Вы спрашиваете меня, каково это быть слепым, внезапным и без предупреждения.
Ну, честно говоря, это только одна из моих проблем; потому что Эстер находится рядом со мной, и когда она видит, что сделал Менгеле, она начинает кричать, громче, чем я когда-либо слышал.
Ее бьют, я слышу, как она падает, люди кричат по-немецки; а она все еще кричит.
Затем раздается выстрел, не громче криков Эстер, и она молчит.
Из следующих нескольких дней я мало что помню.
Я ничего не сказал и не имел настоящих мыслей, только ощущения; замешательство, недоумение.
Мое первое настоящее воспоминание - это когда нас выталкивают из лагеря, и мы начинаем марш смерти. Эти вещи, дикий холод и абсолютная агония, единственное, что может остановить меня.

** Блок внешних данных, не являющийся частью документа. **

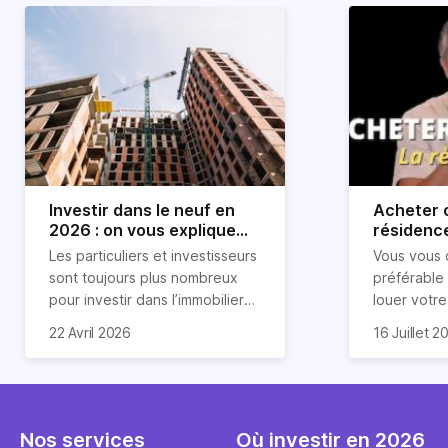
Investir dans le neuf en
Acheter o
2026 : on vous explique
résidence
tout !
règle sim
Les particuliers et investisseurs
Vous vous 
révélée
sont toujours plus nombreux
préférable
pour investir dans l’immobilier
louer votr
neuf. En effet, il existe de
principale ?
Souvent, o
22 Avril 2026
16 Juillet 2
nombreux avantages à choisir
expert en 
affirmation
ce type de bien. Nous vous
une décisi
comme "loue
expliquons tout dans cet
règle simpl
l'argent par
article.
peut vous 
faut invest
seulement 
principale 
Nos services
Où investir en 2026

Я была одна, но мне еще так много нужно было сказать Эстер и поделиться с ней. Все, что мы с ней когда-либо делали, теперь бессмысленно. Самая большая трагедия в моей жизни, и кого бы я еще искал, кроме нее
Помогите?
Но она ушла.
Ужасно, ужасно, что катастрофа лишает меня единственного человека, в котором я нуждался.
Как будто половина меня вырвана.
Люди, теряющие конечности, говорят, что спустя годы они все еще испытывают фантомные боли. Вот как я себя чувствую; часть меня отсутствовала, физическая часть.
Я неуравновешен, однобок, мрачен, пуст. Мир далек. Смотрю, не участвую. Я наблюдатель.
Наблюдатель, который не видит.
В том марше нас были тысячи, но я шел один. Моя душа бесшумно путешествовала по жизни, соединившись с ее тенью. Мы приехали вместе, Эстер и я; почему бы нам тоже не уйти вместе?
Я не представлял себя без Эстер. Хуже того, я не мог представить себе жизнь. Я перестал существовать.
Почему Менгеле не застрелил и меня? Я умолял его. Но нет; он хотел меня живым. Он ввел мне в глаз сверхдозу метиленового синего и хотел проверить, сработало ли это.
Вы женаты, и ваш супруг умирает, поэтому вы меняетесь; вы переходите от жены к вдове, от мужа к вдовцу. Но когда твой близнец умирает, ты все еще близнец. Я играл со словами. Я был близнецом. У меня был близнец. Я близнец. Все они ничего не значат.
Для всех остальных они теряют кого-то близкого, и это ужасно, но у них все еще есть воспоминания о жизни без этого человека: мужья до того, как они встретили своих жен, родители до того, как у них родились дети.
Ни на минуту я не знала, каково это, не иметь близнеца. Вы можете снова жениться, даже иметь еще одного ребенка; но у тебя никогда не может быть другого близнеца. Вы по-прежнему остаетесь тем, кем были, за исключением случаев, когда вы близнецы; тогда ты половина, и все.
Что я сделал? Я сделал то, что сделал бы любой близнец. Я принимаю характерные черты Эстер. Ее манеры, ее смех, иногда даже голос.